Machine Learning & Concept Drift based Approach for Malicious Website Detection

The rampant increase in the number of available cyber attack vectors and the frequency of cyber attacks necessitates the implementation of robust cybersecurity systems. Malicious websites are a significant threat to cybersecurity. Miscreants and hackers use malicious websites for illegal activities such as disrupting the functioning of the systems by implanting malware, gaining unauthorized access to systems, or illegally collecting personal information.
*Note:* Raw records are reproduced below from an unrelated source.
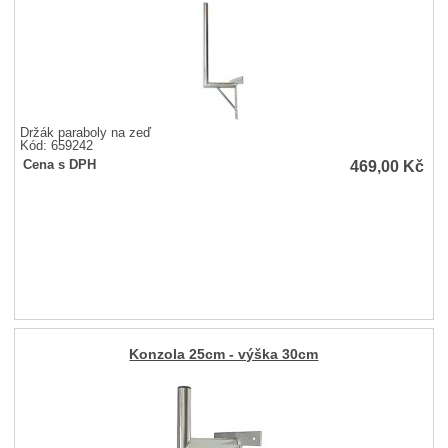
Držák paraboly na zeď
Kód: 659242
469,00
Kč
Cena s DPH
Konzola 25cm - výška 30cm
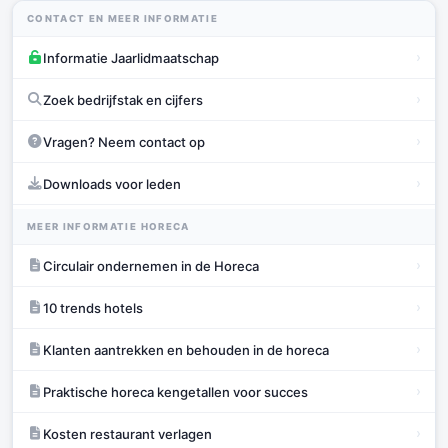
CONTACT EN MEER INFORMATIE
›
Informatie Jaarlidmaatschap
›
Zoek bedrijfstak en cijfers
›
Vragen? Neem contact op
›
Downloads voor leden
MEER INFORMATIE HORECA
›
Circulair ondernemen in de Horeca
›
10 trends hotels
›
Klanten aantrekken en behouden in de horeca
›
Praktische horeca kengetallen voor succes
›
Kosten restaurant verlagen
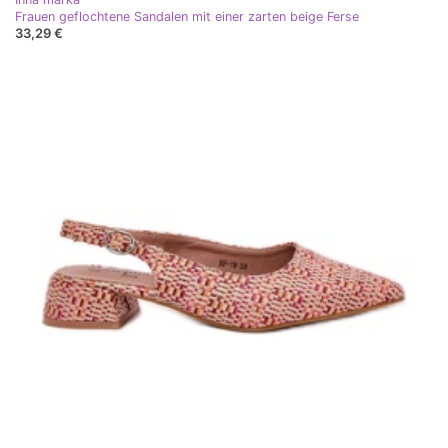
Frauen geflochtene Sandalen mit einer zarten beige Ferse
33,29 €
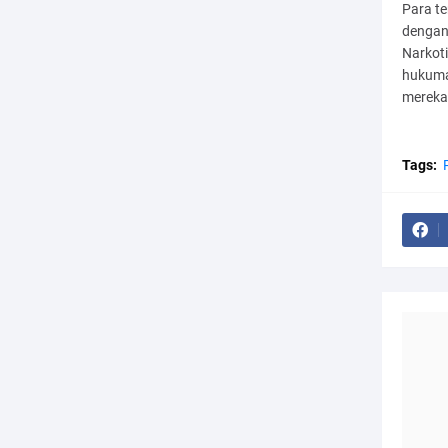
Para t
dengan
Narkot
hukuma
mereka
Tags:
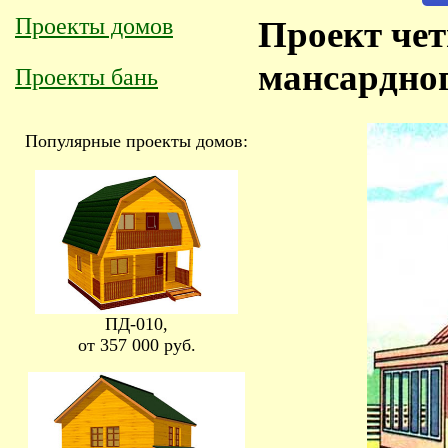
Проекты домов
Проект че
мансардног
Проекты бань
Популярные проекты домов:
ПД-010,
от 357 000 руб.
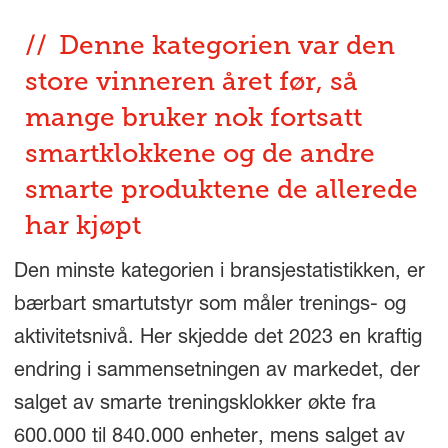
Denne kategorien var den
store vinneren året før, så
mange bruker nok fortsatt
smartklokkene og de andre
smarte produktene de allerede
har kjøpt
Den minste kategorien i bransjestatistikken, er
bærbart smartutstyr som måler trenings- og
aktivitetsnivå. Her skjedde det 2023 en kraftig
endring i sammensetningen av markedet, der
salget av smarte treningsklokker økte fra
600.000 til 840.000 enheter, mens salget av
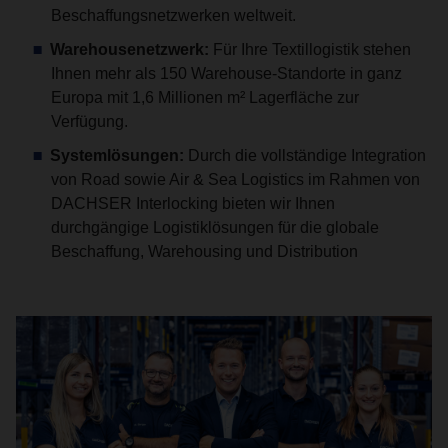
Beschaffungsnetzwerken weltweit.
Warehousenetzwerk:
Für Ihre Textillogistik stehen
Ihnen mehr als 150 Warehouse-Standorte in ganz
Europa mit 1,6 Millionen m² Lagerfläche zur
Verfügung.
Systemlösungen:
Durch die vollständige Integration
von Road sowie Air & Sea Logistics im Rahmen von
DACHSER Interlocking bieten wir Ihnen
durchgängige Logistiklösungen für die globale
Beschaffung, Warehousing und Distribution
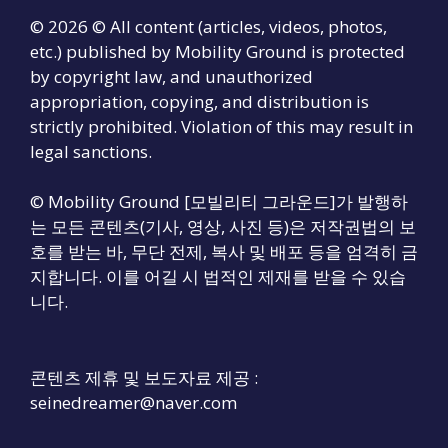
© 2026 © All content (articles, videos, photos,
etc.) published by Mobility Ground is protected
by copyright law, and unauthorized
appropriation, copying, and distribution is
strictly prohibited. Violation of this may result in
legal sanctions.
© Mobility Ground [모빌리티 그라운드]가 발행하
는 모든 콘텐츠(기사, 영상, 사진 등)은 저작권법의 보
호를 받는 바, 무단 전제, 복사 및 배포 등을 엄격히 금
지합니다. 이를 어길 시 법적인 제재를 받을 수 있습
니다.
콘텐츠 제휴 및 보도자료 제공 :
seinedreamer@naver.com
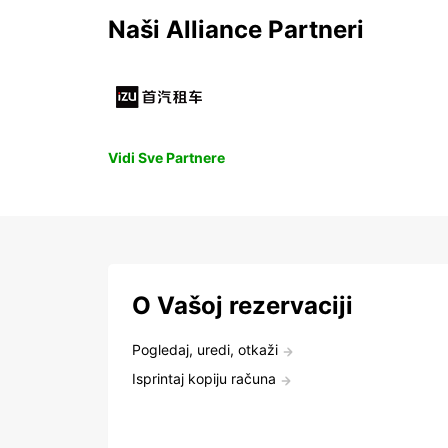
Naši Alliance Partneri
Vidi Sve Partnere
O Vašoj rezervaciji
Pogledaj, uredi, otkaži
Isprintaj kopiju računa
We propose and implement an approach for classifying malicious and benign websites given their Uniform Resource Locator (URL) as input. Using the URL provided by the user, we collect Lexical, Host-Based, and Content-Based features for the website. These features are fed into a supervised Machine Learning algorithm as input that classifies the URL as malicious or benign. The models are trained on a dataset consisting of multiple malicious and benign URLs. We have evaluated the accuracy of classification for Random forests, Gradient Boosted Decision Trees and Deep Neural Network classifiers. One loophole in the use of Machine learning for detection is the availability of the same training data to the attackers. This data is exploited by the miscreants to alter the features associated with the Malicious URLs, which will be classified as benign by the supervised learning algorithms. Further, owing to the dynamic nature of the malicious websites, we also propose a paradigm for detecting and countering these manually induced concept drifts.